私の自坊は、正式名を高野山真言宗 瑞宝山 不動寺という。
一六〇一年(慶長六)創建と伝えられ、約四〇〇年の歴史をもつ、
由緒ある田舎の貧乏寺である。
 空海上人(弘法大師)が高野山に登る途中、当地で荒行をした際、
霊夢に不動明王が現れ、ここに一堂宇を建立したという伝説がある。
これに心打たれたある長者が、後に不動寺を寄進建立したと伝えられている。

漆喰で隠された菊の紋

 
不動寺は、紀伊高野山から京都、奈良、泉州への街道道沿いにあり、
高野山金剛峯寺の別院末寺として建てられたとも言い伝えられている。
 このことは、庫裡の屋根に葺かれた、軒丸瓦や角瓦すべてに、
当寺勅願寺にしか許されなかった菊の紋が施されていることから、容易に推察できるのである。
さらに、平成十二年、老朽化した庫裡の大修理を発願したときの簡単な調査で、
屋根の棟瓦に葺かれた直径二寸ほどの、無数の小さな差し込み瓦にも、
すべて菊の紋が刻まれていたことが分かった。
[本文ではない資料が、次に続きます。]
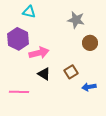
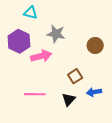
gray star: (76, 20) -> (56, 34), moved
black triangle: (44, 74) -> (69, 99), moved, turned 40
pink line: (19, 92) -> (35, 94), moved

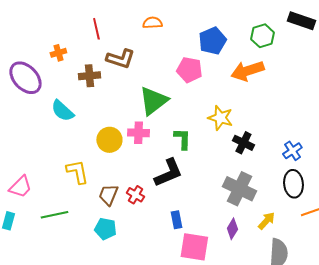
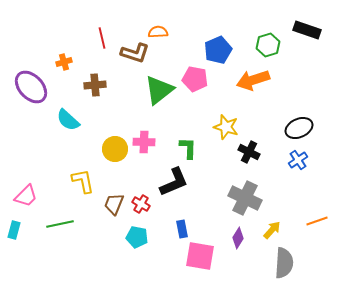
brown L-shape: (120, 59) -> (135, 53), moved
green triangle: (153, 101) -> (159, 90), moved
black ellipse: (293, 184) -> (299, 128), moved, turned 72
cyan pentagon: (105, 229) -> (137, 237), moved

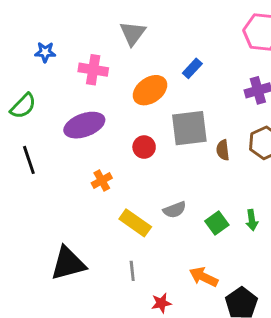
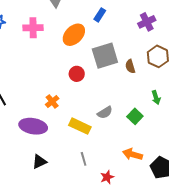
purple ellipse: (84, 125) -> (33, 126), moved, turned 40
green arrow: (252, 220) -> (156, 97), moved
black triangle: (68, 264) -> (39, 162), size x0.6

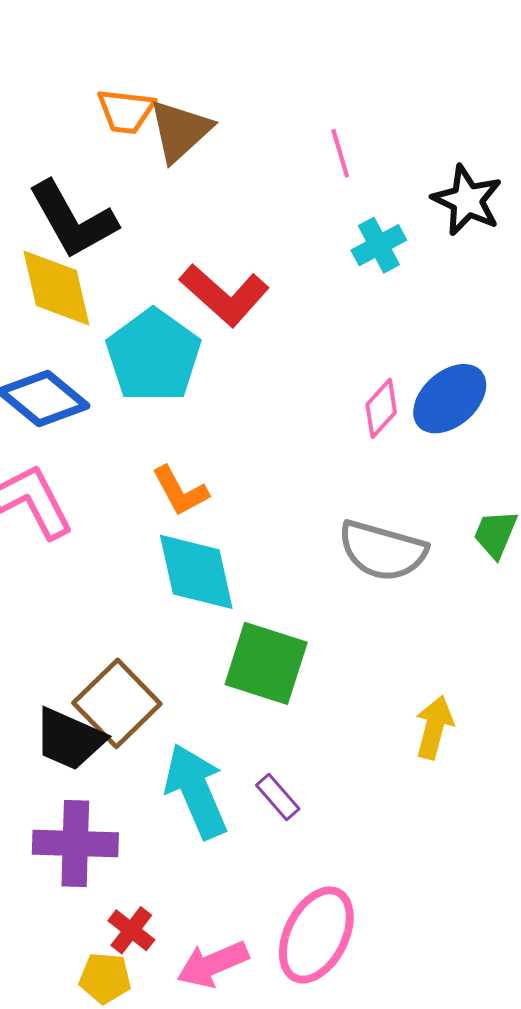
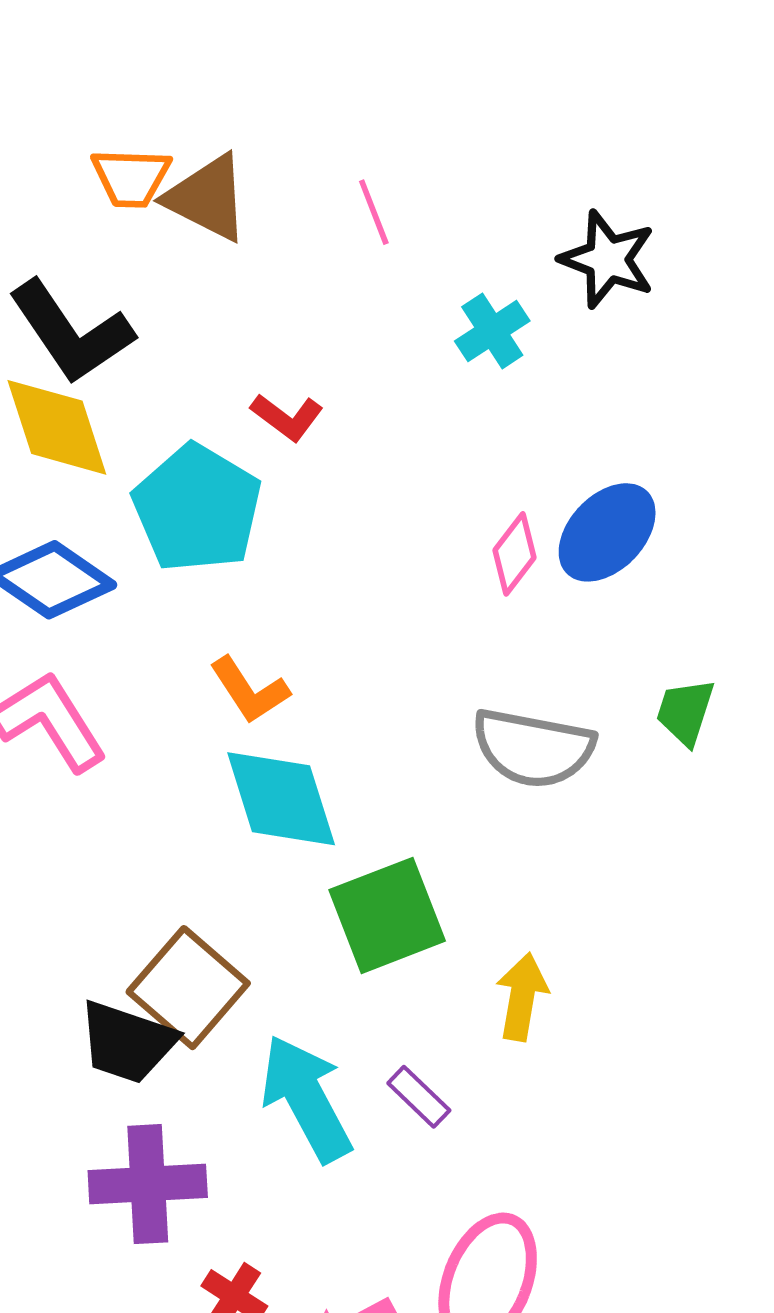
brown triangle: (180, 131) -> (207, 198), turned -46
pink line: (340, 153) -> (374, 212), moved
red L-shape: (224, 295) -> (287, 417), size x0.6
green square: (266, 663) -> (387, 915), turned -34
yellow arrow: (434, 727) -> (522, 997), moved

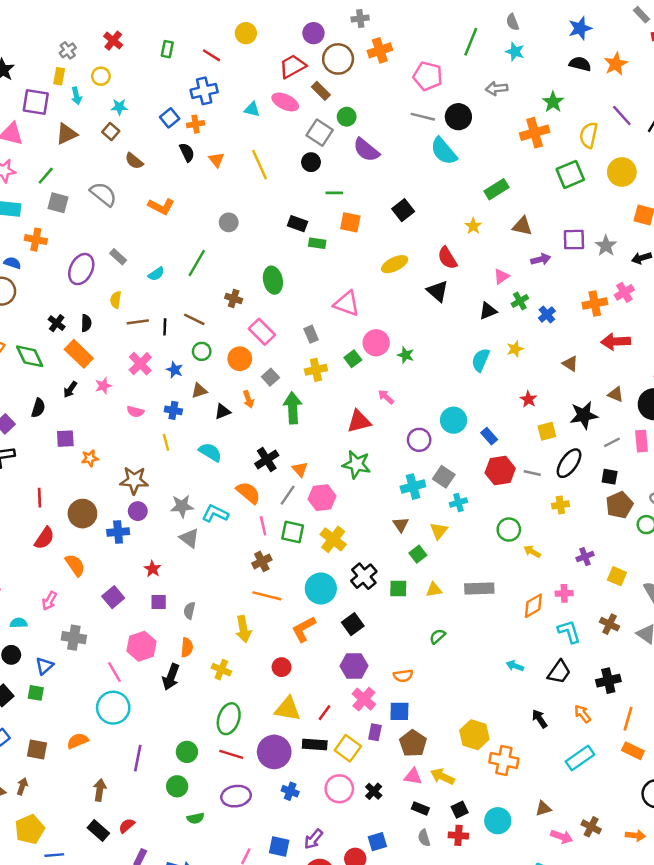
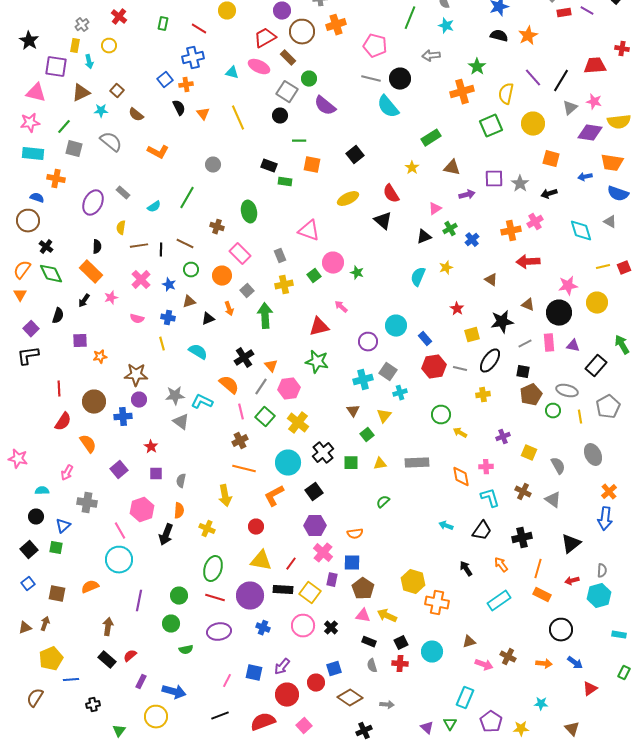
cyan star: (119, 107) -> (101, 111), moved
black cross: (57, 323) -> (46, 247), moved
green square: (293, 532) -> (265, 417), turned 30
orange diamond: (533, 606) -> (461, 477), turned -70

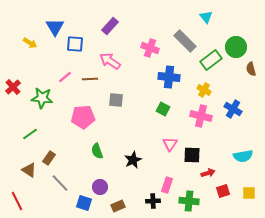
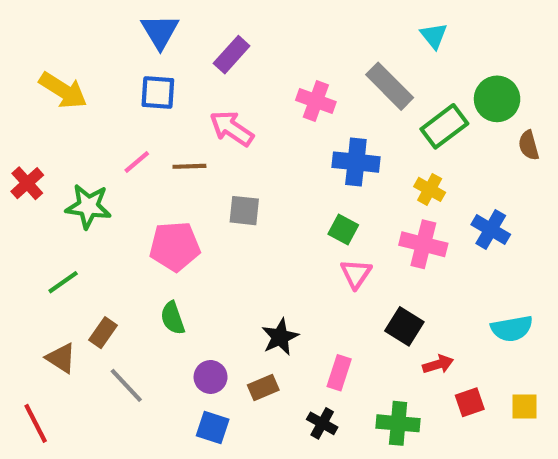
blue triangle: (55, 27) -> (160, 31), moved
yellow arrow: (30, 43) -> (63, 90), size x1.6
pink triangle: (170, 144) -> (356, 274), moved
green semicircle: (97, 151) -> (173, 318), moved
black square: (192, 155) -> (404, 326), turned 30
pink rectangle: (167, 185) -> (339, 373), moved
purple circle: (100, 187) -> (211, 377), moved
black cross: (153, 201) -> (322, 423), turned 32
blue square: (84, 203) -> (213, 428), moved
brown rectangle: (118, 206) -> (263, 388), moved

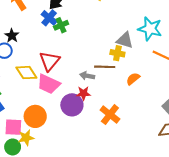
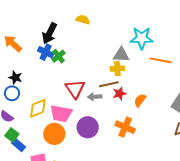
red triangle: (50, 61) -> (75, 89), moved
yellow diamond: (26, 73) -> (38, 108), turned -65
orange semicircle: (133, 79) -> (140, 100), moved
red star: (83, 93) -> (120, 94), moved
orange circle: (35, 116) -> (54, 134), moved

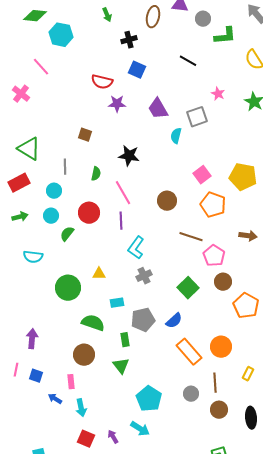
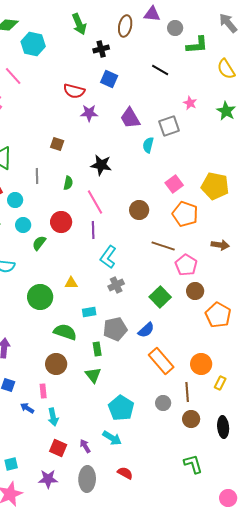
green arrow: (107, 15) -> (79, 24), size x1.5
cyan circle: (54, 191) -> (15, 200), moved
orange circle: (221, 347) -> (201, 364), moved

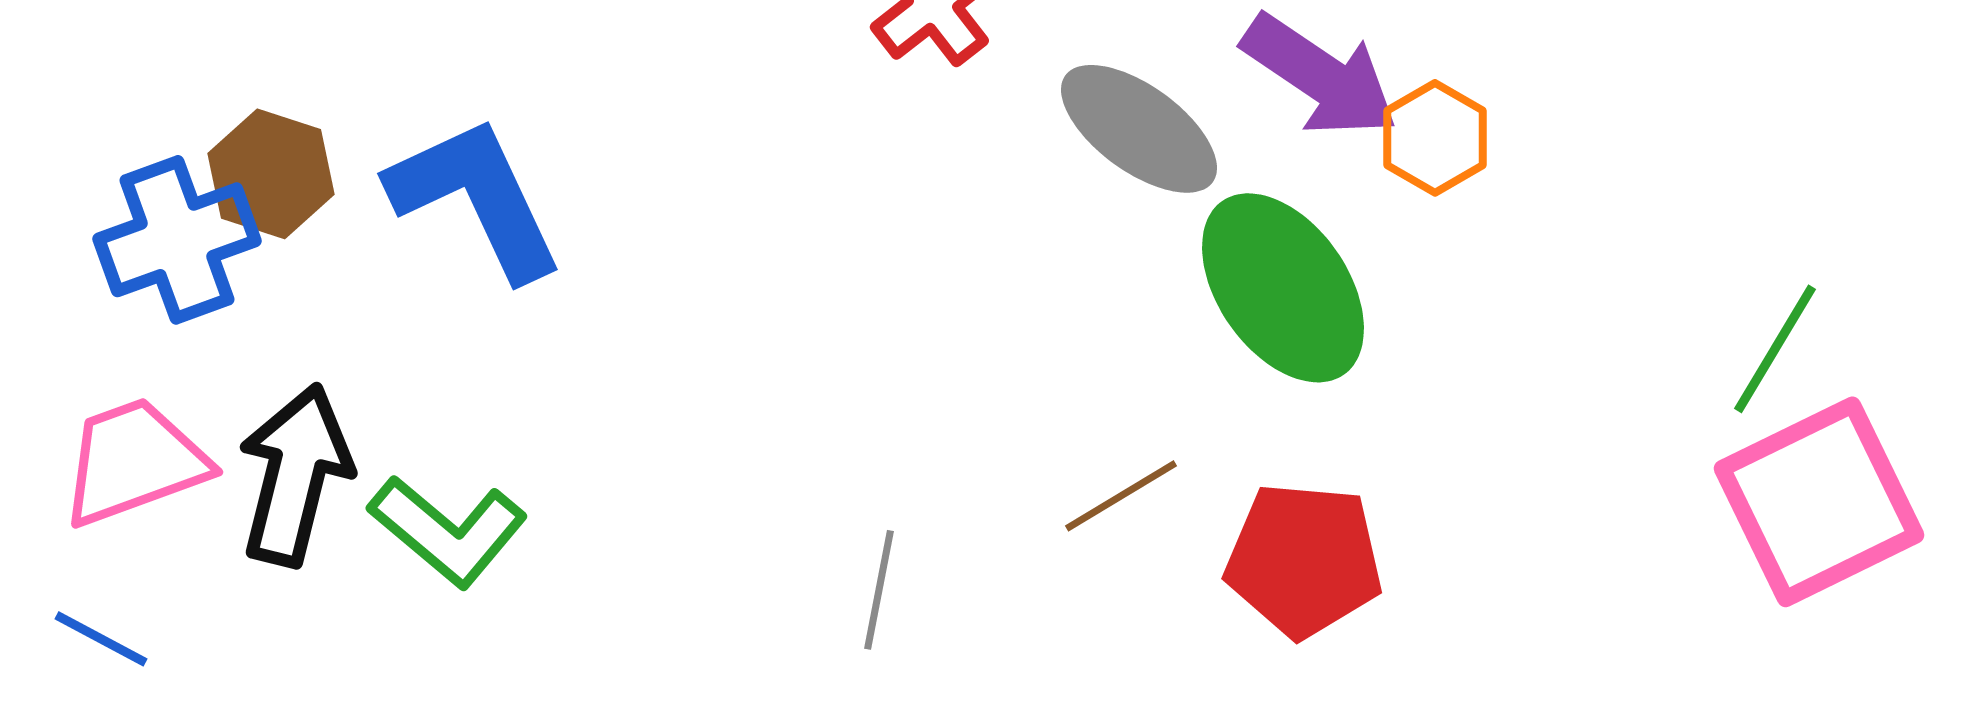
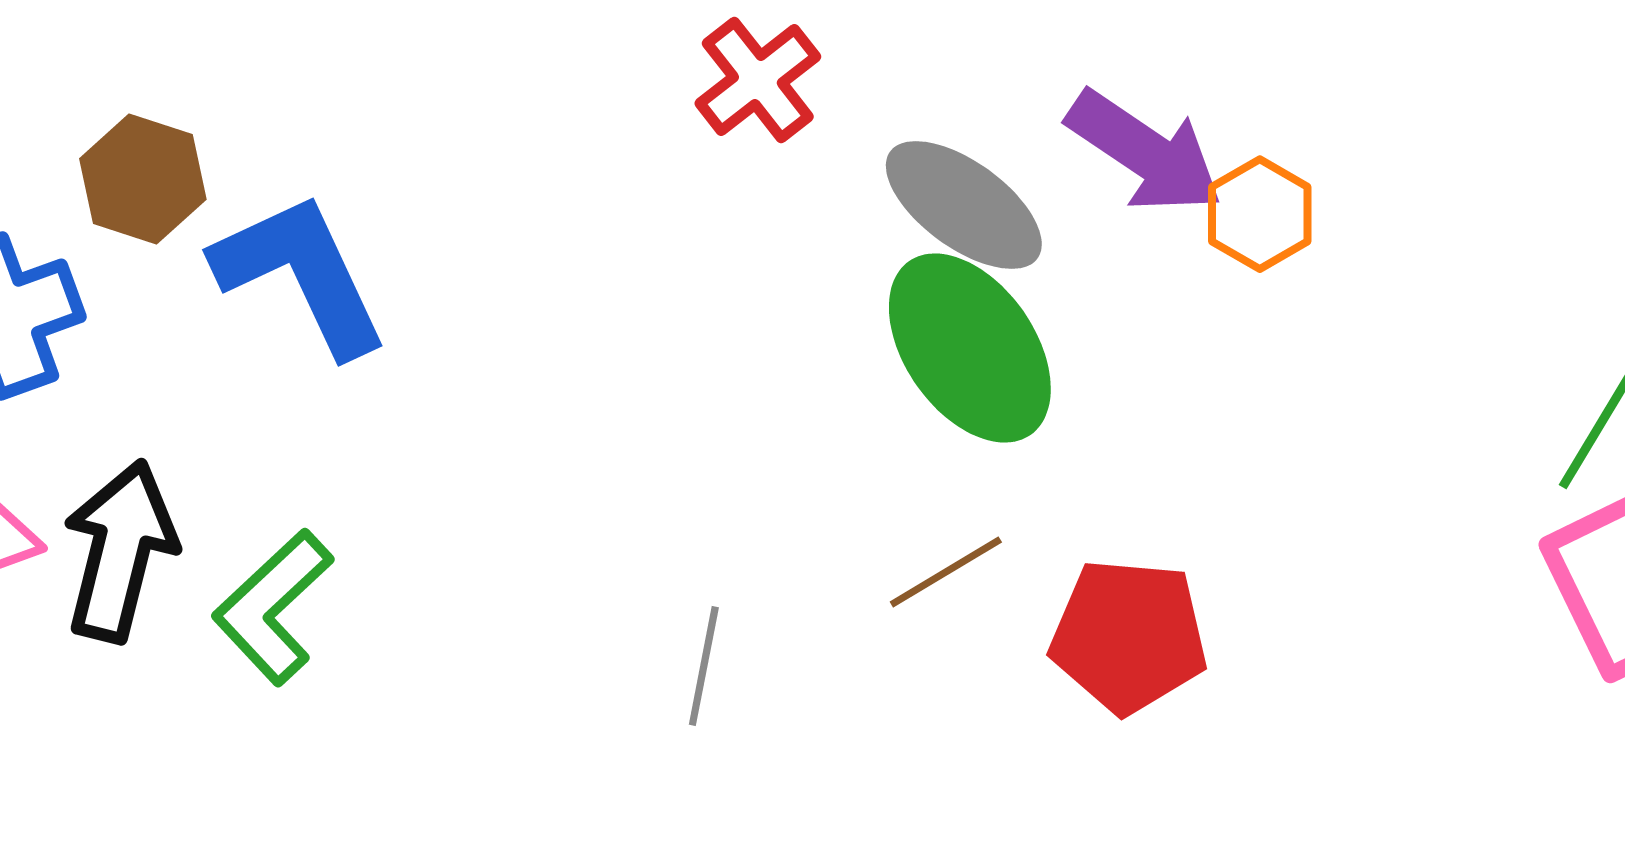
brown hexagon: (271, 174) -> (143, 179), moved
green ellipse: (1283, 288) -> (970, 348), moved
green L-shape: (448, 531) -> (273, 607), turned 97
(写真上)
 しかし、これらの菊の紋は、明治初年の「神仏分離令」、「廃仏毀釈」という、
仏教にとっての最大危機のとき、「日本は神国」であり、「天皇は神」であるとして、
「仏教寺院に天皇家の菊の御紋を使用することは、以ての外」との沙汰に従い、
この庫裡の屋根瓦に施された、すべての菊の紋は、漆喰で塗りつぶされたのである。

本堂の基礎は大岩盤の一枚岩

 
不動寺は紀伊風土記に書かれているとおり、
本堂には基礎石がなく、
一枚の岩盤上に直接建てられた、珍しい建築様式をのこしている。



 かつて本堂前の両脇には二本の黒松が植えられていました。
本堂に向かって右側の松は約70年前に枯れてしまい、
その後左側の松だけが本堂を護り続けるとともに
400年以上不動寺の歴史を見つめ続けてきました。
 ところが平成22年9月頃から松葉が茶色に変色しはじめ、
その原因はその年の真夏の猛暑ではなく「松食い虫」であることが判明し、
丁重に供養され、ついに伐採されました。

不動寺は旧高野街道の宿場町


当地は旧高野街道の重要な宿場町で、大和街道と高野街道の分岐点にあたり、
昭和三十六年頃まで、毎年開かれる歳の市には、
近在から多くの人が買い出しに来て、にぎやかだったことを覚えている。
また、高野参りの巡礼者たちは、
旅館や茶店、薬屋などが軒を連ねていたこの村の茶屋町とよばれる通りで、
宿をとったり、あるいは必要なものを買い求め、高野山へと登っていったのである。
 今は立ち寄る人もほとんどいなくなったが、
唯一、町はずれにたたずむ「右高野山大門五里」の道しるべが、
かつての往来にぎやかなりし頃を偲ばせている。
 紀ノ川の水上交通の要衝でもあったこの村は、
古くは「大津(おおづ)」と書かれていたが、
かつて、麻の栽培が盛んなこともあって、
現在は「麻生津(おおづ)」と、振り仮名がなければ読みがたい漢字に書き換えられている。
 不動寺は、紀伊高野山から京都、奈良、泉州への街道道沿いにあり、
高野山金剛峯寺の別院末寺として建てられたとも言い伝えられている。